= Jos van Hillegersberg =

Dutch computer scientist (born 1968)

Jos van Hillegersberg (born 1968) is a Dutch computer scientist, Professor of Business Information Systems at the University of Twente, known for his contributions in the field of Enterprise resource planning.

== Biography ==
Van Hillegersberg received his MSc in computer science at the Leiden University in 1991. In 1997 he received his PhD at the Erasmus Universiteit Rotterdam under Kuldeep Kumar with the thesis, entitled "Metamodelling-based integration of object-oriented systems development."

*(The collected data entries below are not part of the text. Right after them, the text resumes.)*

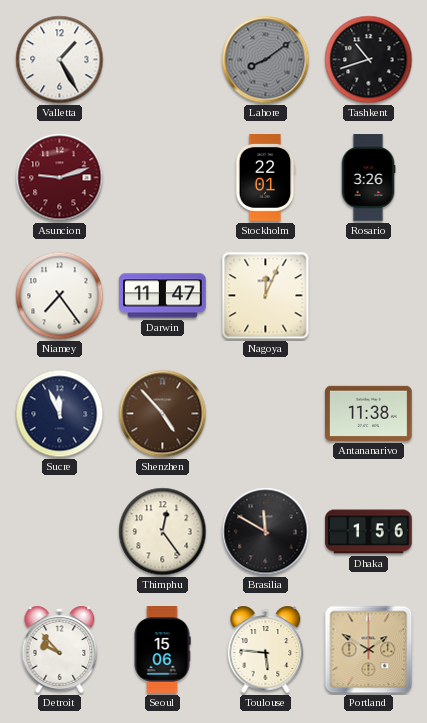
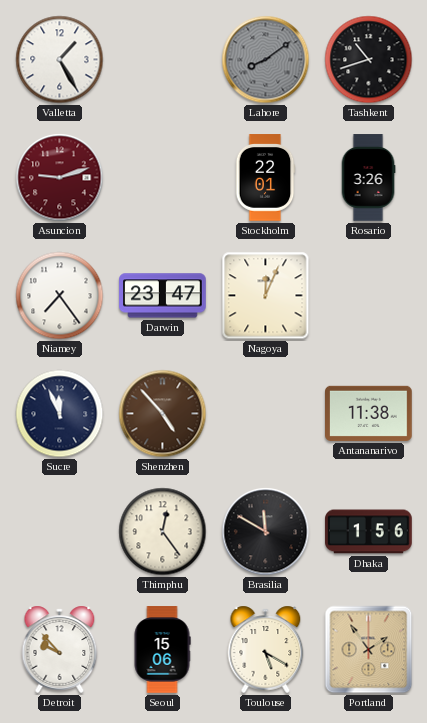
Darwin: 11:47 -> 23:47
Toulouse: 5:46 -> 5:20
Portland: 1:50 -> 1:54
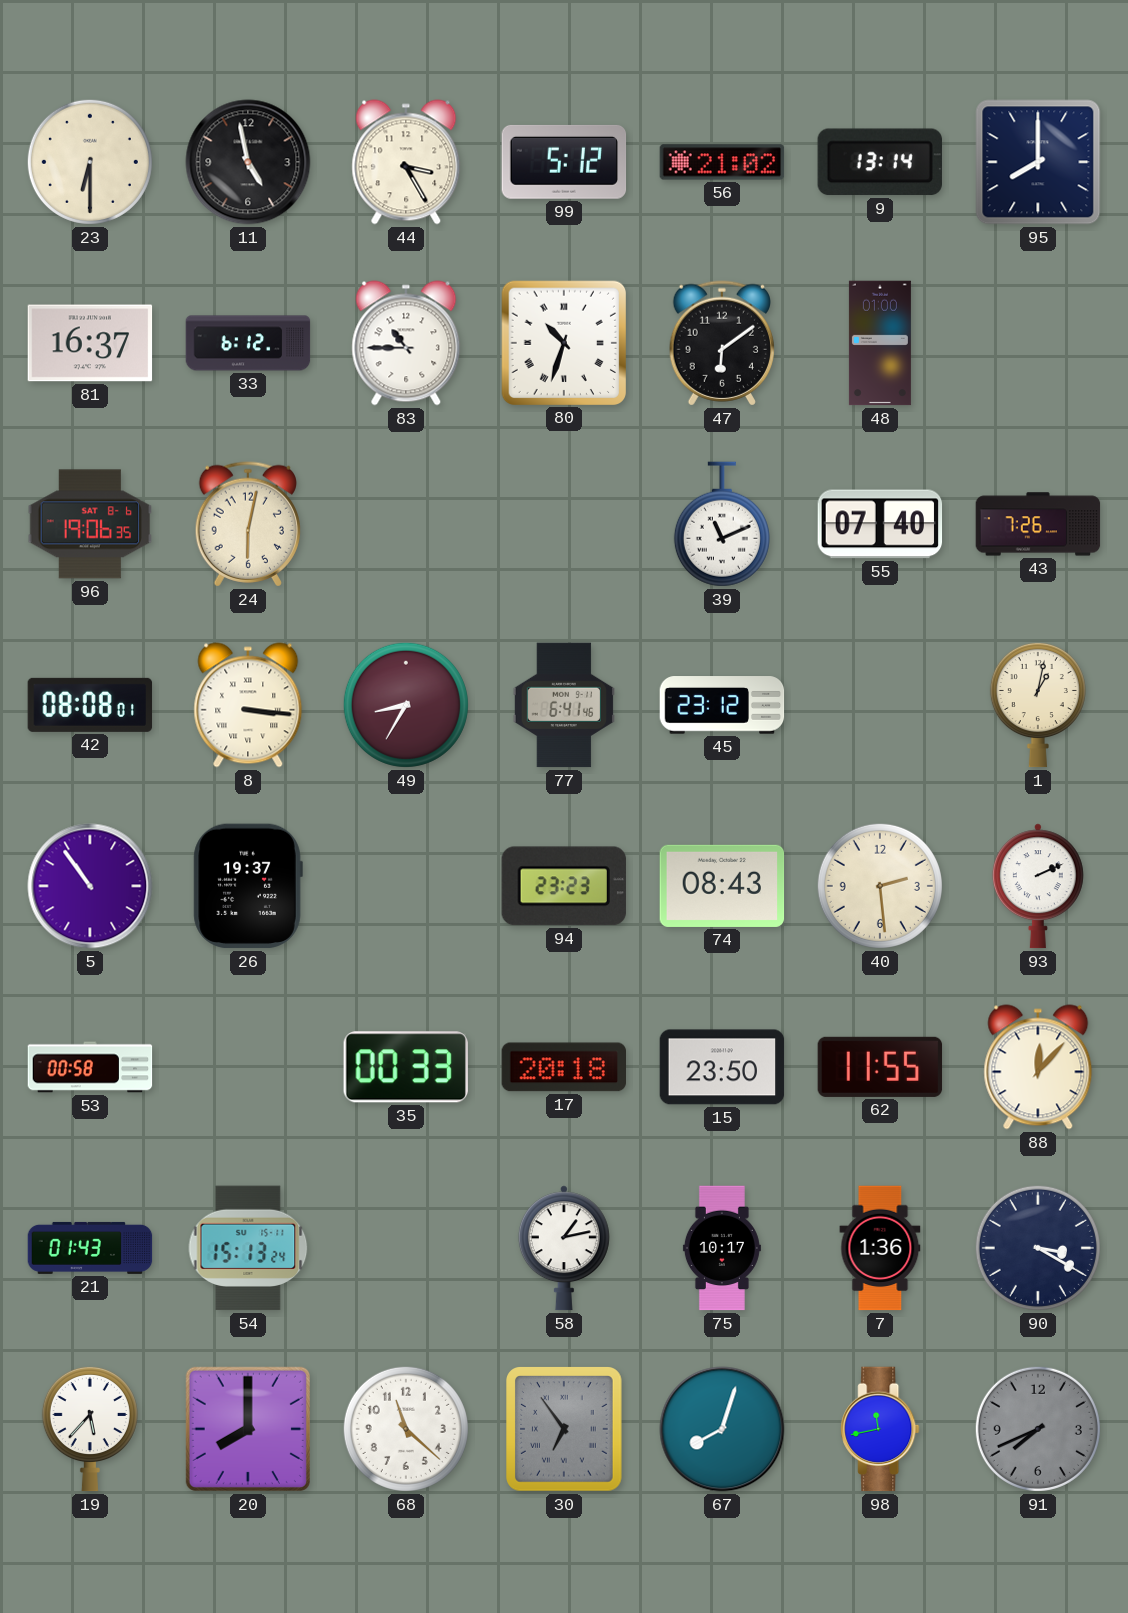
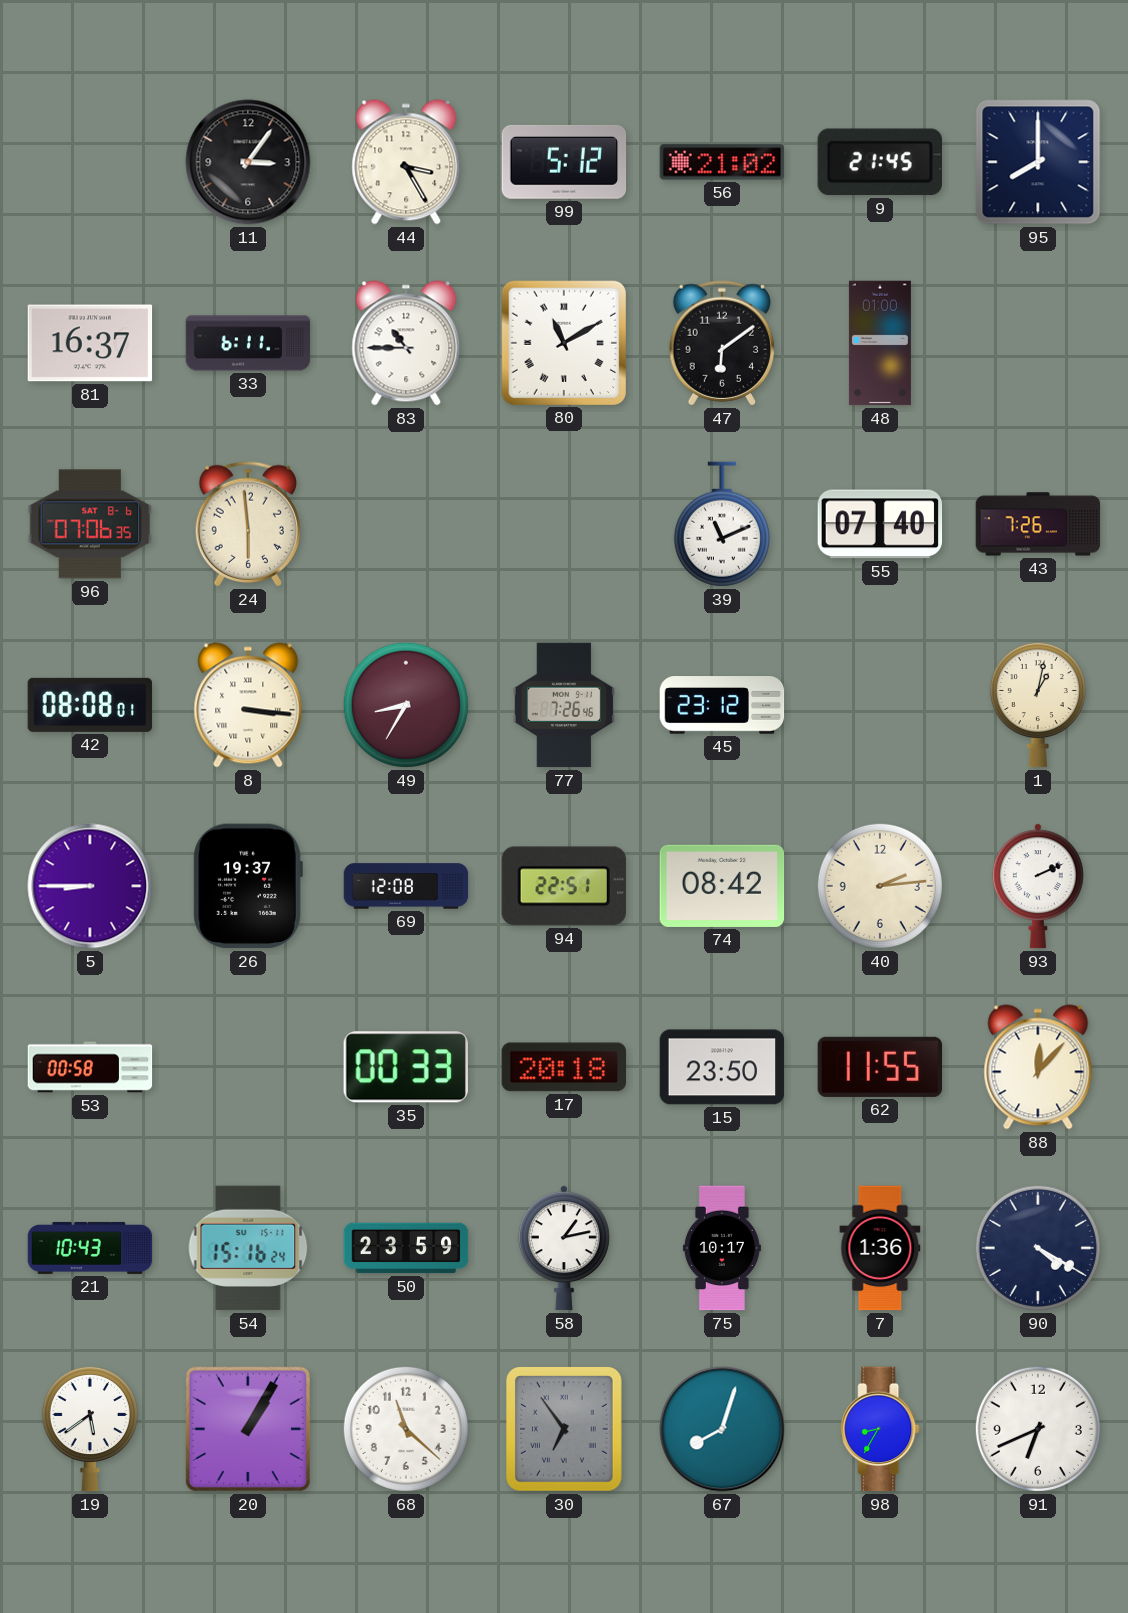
23: 6:30 -> none
11: 4:58 -> 3:06
9: 13:14 -> 21:45
33: 6:12 -> 6:11
80: 10:33 -> 11:10
96: 19:06 -> 07:06
24: 6:02 -> 5:59
77: 6:41 -> 7:26
5: 10:54 -> 8:45
69: none -> 12:08
94: 23:23 -> 22:51
74: 08:43 -> 08:42
40: 2:29 -> 2:14
21: 01:43 -> 10:43
54: 15:13 -> 15:16
50: none -> 23:59
90: 3:20 -> 4:20
19: 5:37 -> 5:39
20: 8:00 -> 1:05
98: 11:43 -> 8:35
91: 7:41 -> 6:41
91 dial: grey -> white
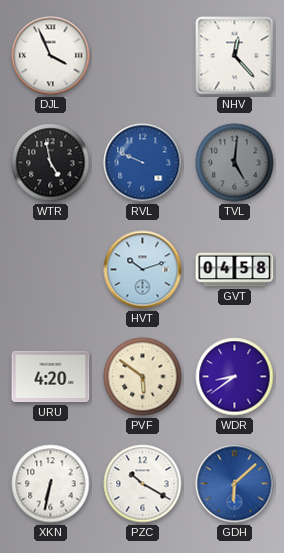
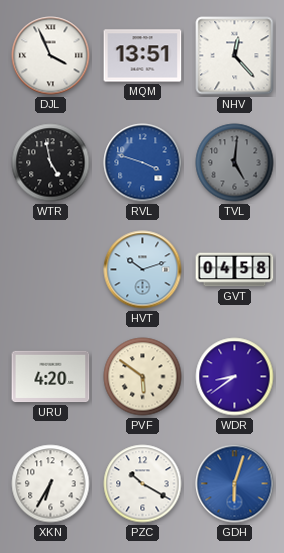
MQM: none -> 13:51
RVL: 9:49 -> 3:48
XKN: 6:32 -> 6:35
GDH: 6:08 -> 6:03
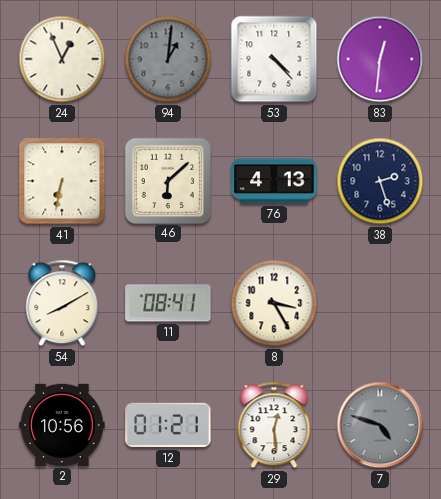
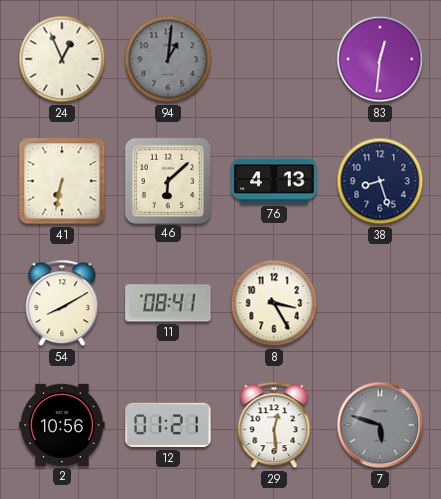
53: 4:23 -> none
38: 2:27 -> 8:27
7: 4:48 -> 5:48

In 1990 Van Hillegersberg had started his career as research assistant at the Expert Systems Group of IBM, and in 1998 he became Component Manager at AEGON. In 2000 he returned to the academic world to become in Associate Professor at the Erasmus University Rotterdam. In 2005 at the University of Twente he was appointed Professor of Business Information Systems at its School of Business, Public Administration & Technology, where he also became Head of the Department of Information Systems and Change Management. Van Hillegersberg is also working as consultant for the Wagner Group.

== Selected publications ==
- Van Everdingen, Yvonne, Jos Van Hillegersberg, and Eric Waarts. "Enterprise resource planning: ERP adoption by European midsize companies." Communications of the ACM 43.4 (2000): 27–31.
- Kumar, Kuldeep, and Jos van Hillegersberg. "Enterprise resource planning: introduction." Communications of the ACM 43.4 (2000): 22–26.
- Lee, O. K. D., Banerjee, P., Lim, K. H., Kumar, K., Hillegersberg, J. V., & Wei, K. K. (2006). "Aligning IT components to achieve agility in globally distributed system development." Communications of the ACM, 49(10), 48–54.
- van Oosterhout, Marcel, Eric Waarts, and Jos van Hillegersberg. "Change factors requiring agility and implications for IT." European Journal of Information Systems 15.2 (2006): 132–145.